Confusion sets in, and the Pilot can’t respond.
She smiles. “A man starves if he does not eat. No matter how much food surrounds him, he will still die if there is nothing in his stomach.”
“Is that how I…”
“That is how we die Alek.” She finishes. “You lose yourself so far into it the nothingness that you starve. The mind is a system just like any other, fed on whatever is in here.”
She carefully runs her fingers along the covers of the book.
“Do you know what it feels like?” Alek asks after time.
She doesn’t look at him, her red eyes focused towards a distant object far far away as she stares at the book on her lap.
“It hurts.” She answers quietly. “It hurts so much.”
Within the mind something breaks, a flood wall of nothing envelops the brain and the Pilot stares into the abyssal movements of time in aeternium.
“It is necessary, isn’t it?” Alek asks.
“I don’t know.” She admits. “But there are somethings I wish that never could be.”

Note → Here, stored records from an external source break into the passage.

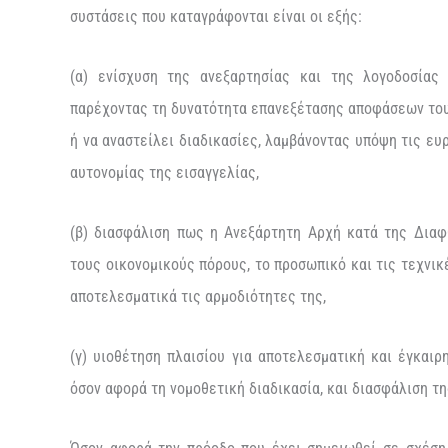
συστάσεις που καταγράφονται είναι οι εξής:
(α) ενίσχυση της ανεξαρτησίας και της λογοδοσίας
παρέχοντας τη δυνατότητα επανεξέτασης αποφάσεων του 
ή να αναστείλει διαδικασίες, λαμβάνοντας υπόψη τις ε
αυτονομίας της εισαγγελίας,
(β) διασφάλιση πως η Ανεξάρτητη Αρχή κατά της Δια
τους οικονομικούς πόρους, το προσωπικό και τις τεχνι
αποτελεσματικά τις αρμοδιότητες της,
(γ) υιοθέτηση πλαισίου για αποτελεσματική και έγκαι
όσον αφορά τη νομοθετική διαδικασία, και διασφάλιση 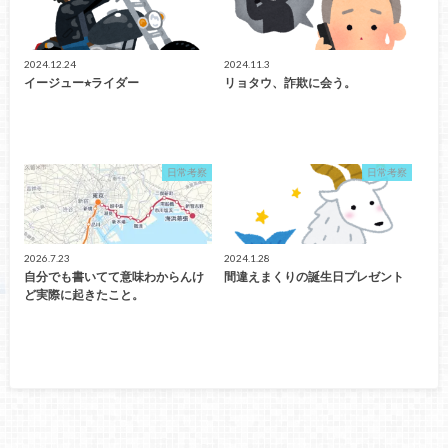
2024.12.24
2024.11.3
イージュー⭐︎ライダー
リョタウ、詐欺に会う。
日常考察
日常考察
2026.7.23
2024.1.28
自分でも書いてて意味わからんけ
間違えまくりの誕生日プレゼント
ど実際に起きたこと。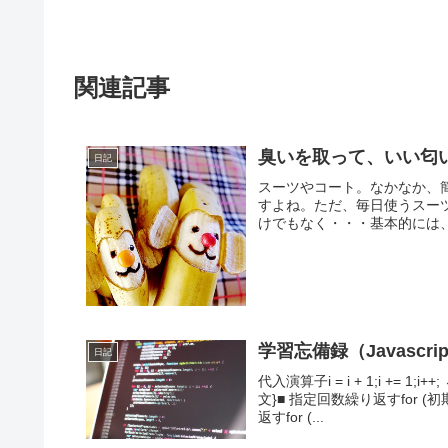
関連記事
臭いを取って、いい匂
日記
スーツやコート。なかなか、
すよね。ただ、毎日使うスー
けでもなく・・・基本的には、
学習忘備録（Javascrip
日記
代入演算子i = i + 1;i += 
文}■ 指定回数繰り返すfor
返すfor (...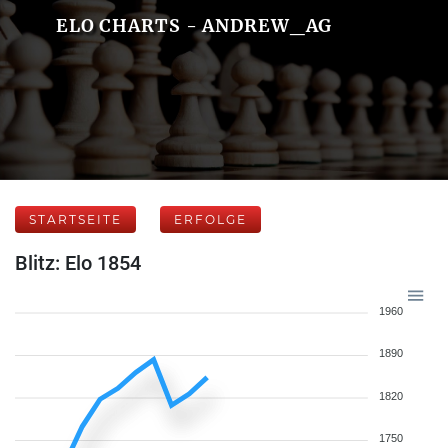
ELO CHARTS - ANDREW_AG
STARTSEITE
ERFOLGE
Blitz: Elo 1854
1960
1890
1820
1750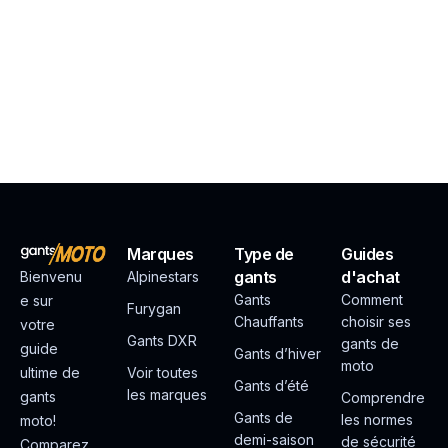
Marques
Type de
Guides
gants
d'achat
Bienvenu
Alpinestars
Gants
Comment
e sur
Furygan
Chauffants
choisir ses
votre
Gants DXR
gants de
guide
Gants d’hiver
moto
ultime de
Voir toutes
Gants d’été
les marques
gants
Comprendre
Gants de
les normes
moto!
demi-saison
de sécurité
Comparez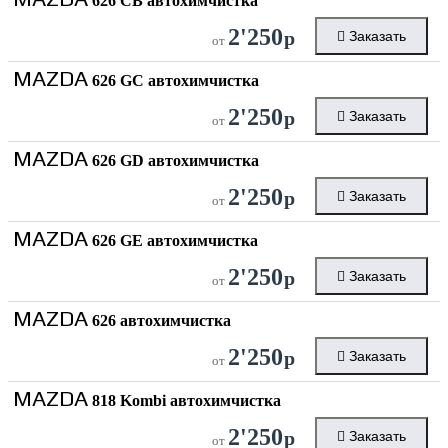
626 CB автохимчистка
2'250
р
Заказать
от
MAZDA
626 GC автохимчистка
2'250
р
Заказать
от
MAZDA
626 GD автохимчистка
2'250
р
Заказать
от
MAZDA
626 GE автохимчистка
2'250
р
Заказать
от
MAZDA
626 автохимчистка
2'250
р
Заказать
от
MAZDA
818 Kombi автохимчистка
2'250
р
Заказать
от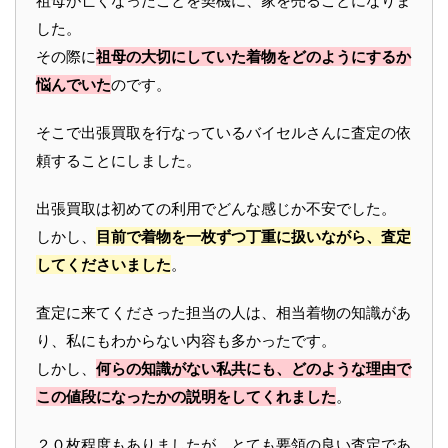
祖母が亡くなったことを契機に、家を売ることになりま
した。
その際に
祖母の大切にしていた着物をどのようにするか
悩んでいた
のです。
そこで出張買取を行なっているバイセルさんに査定の依
頼することにしました。
出張買取は初めての利用でどんな感じか不安でした。
しかし、
目前で着物を一枚ずつ丁重に扱いながら、査定
してくださいました
。
査定に来てくださった担当の人は、相当着物の知識があ
り、私にもわからない内容も多かったです。
しかし、
何らの知識がない私共にも、どのような理由で
この値段になったかの説明をしてくれました
。
２０枚程度もありましたが、とても要領の良い査定であ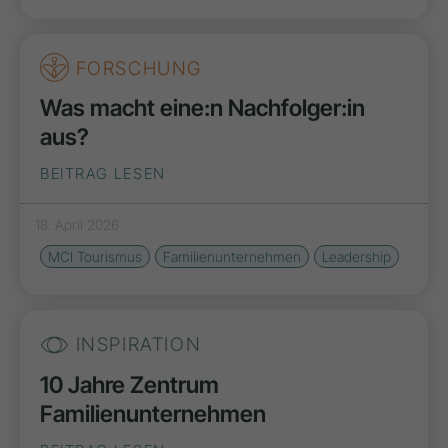
FORSCHUNG
Was macht eine:n Nachfolger:in
aus?
BEITRAG LESEN
18. April 2026
MCI Tourismus
Familienunternehmen
Leadership
INSPIRATION
10 Jahre Zentrum
Familienunternehmen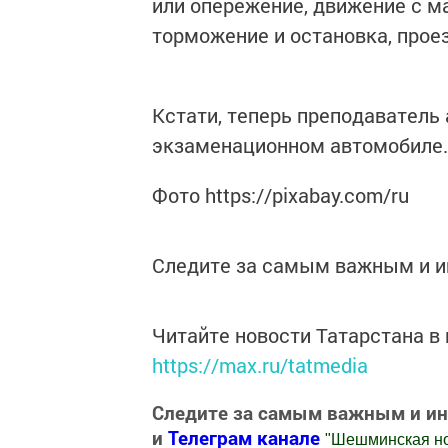
или опережение, движение с 
торможение и остановка, прое
Кстати, теперь преподаватель
экзаменационном автомобиле.
Фото https://pixabay.com/ru
Следите за самым важным и 
Читайте новости Татарстана 
https://max.ru/tatmedia
Следите за самым важным и и
и
Телеграм канале
"
Шешминская н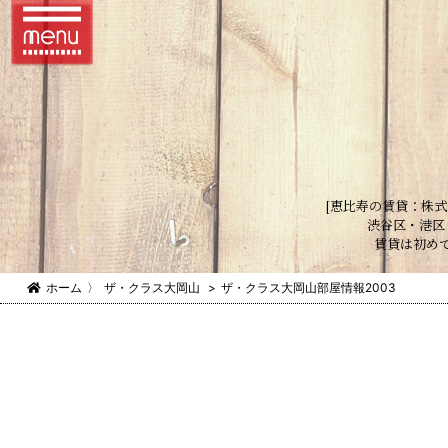
[恵比寿の賃貸：株式
渋谷区・港区
賃貸は初め
ホーム
〉
ザ・クラス大岡山
>
ザ・クラス大岡山部屋情報2003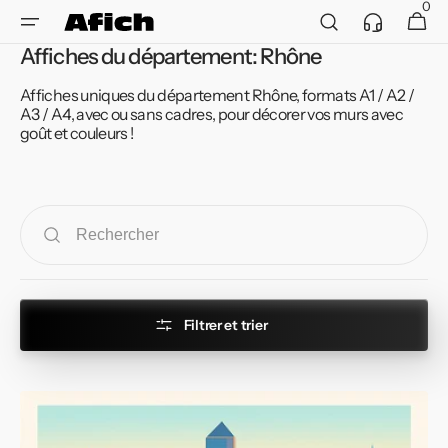
et
0
Service
0 article
Panier
passer
client
au
Affiches du département: Rhône
contenu
Affiches uniques du département Rhône, formats A1 / A2 /
A3 / A4, avec ou sans cadres, pour décorer vos murs avec
goût et couleurs !
Filtrer et trier
Affiche
de
Lyon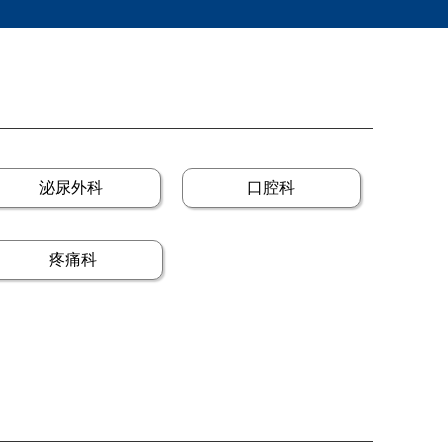
泌尿外科
口腔科
疼痛科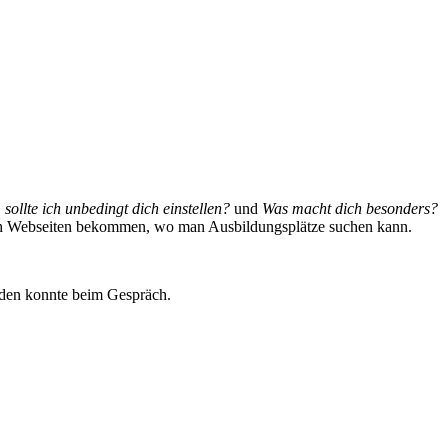
ollte ich unbedingt dich einstellen?
und
Was macht dich besonders?
ch Webseiten bekommen, wo man Ausbildungsplätze suchen kann.
reden konnte beim Gespräch.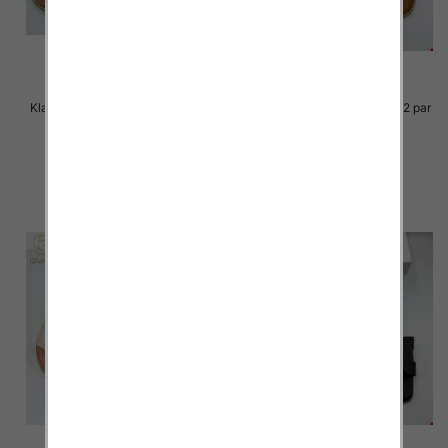
Klapki Męskie Roz 36-41 / 12 par
Klapki Męskie Roz 36-41 / 12 par
36.00 zł
36.00 zł
szczegóły
szczegóły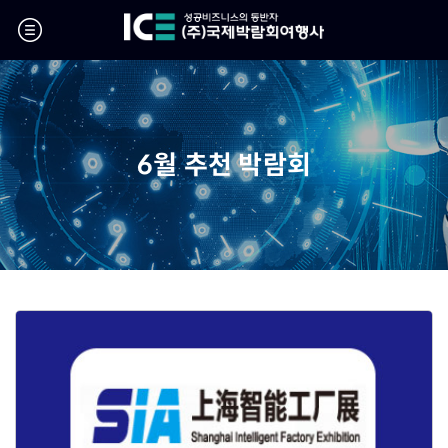
6월 추천 박람회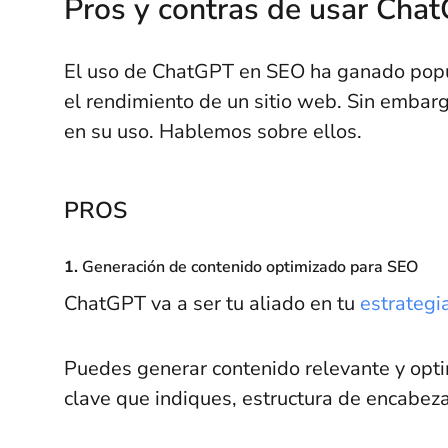
Pros y contras de usar Cha
El uso de ChatGPT en SEO ha ganado popula
el rendimiento de un sitio web. Sin embarg
en su uso. Hablemos sobre ellos.
PROS
1.
Generación de contenido optimizado para SEO
ChatGPT va a ser tu aliado en tu
estrategi
Puedes generar contenido relevante y op
clave que indiques, estructura de encabez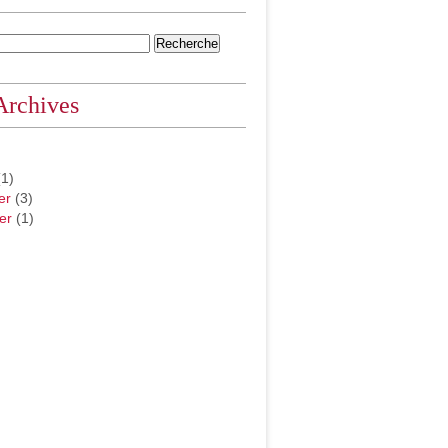
Archives
1)
er
(3)
er
(1)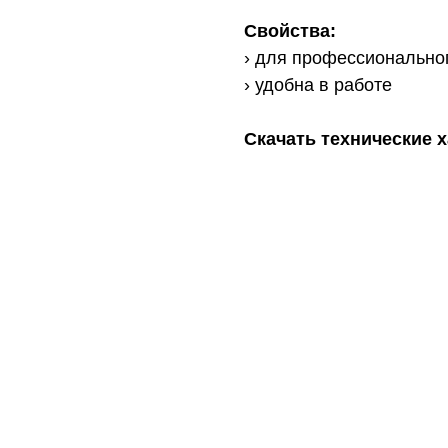
Свойства:
› для профессионально
› удобна в работе
Скачать технические 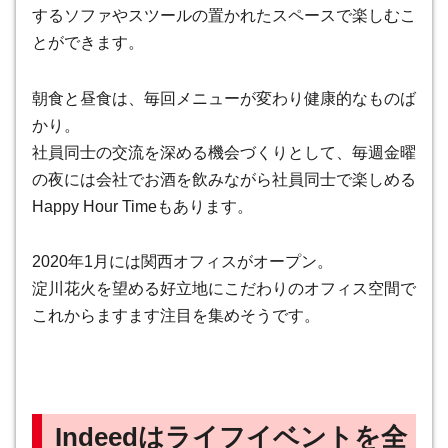
するソファやスツールの置かれたスペースで楽しむこ
とができます。
朝食と昼食は、毎回メニューが変わり健康的なものば
かり。
社員同士の交流を深める機会づくりとして、毎週金曜
の夜には会社でお酒を飲みながら社員同士で楽しめる
Happy Hour Timeもあります。
2020年1月には関西オフィスがオープン。
淀川花火を望める好立地にこだわりのオフィス空間で
これからますます注目を集めそうです。
Indeedはライフイベントを全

The wind howls across the field.
“I’ll starve now if I know there is more ahead.” Markov coldly replies. “I am willing to make that sacrifice.”
“Are you willing to make that choice for me?” She stops dead.
The Pilot crashes the world with his words. “You aren’t even real, what does that matter.”
For a second the universe splits, tumbling across the emptiness of the cold void.
“Alek…” She begins softly.
“I’m sorry.” He quickly replies. “I-I…”
“I know…” Her eyes look into his, the blank red irises unmoving in fiction.
Alek looks away, taking a deep breath of air. “I’ll make a promise.”
“A promise?” She tragically smiles.
“In this coming battle, I’ll keep alive.”
Surprise enters her frame, for a moment she is unsure how to answer.
Her light laugh, rare and soft, comes across the field. She stands, handing him the book within her hands. “Alek…”
The wind blows, fluttering bleak white hair against her red eyes. A smile spreads across from her as she clears the strands from her face, her voice in a tragic chuckle. “Don’t ever make a promise that you know you can never fulfill.”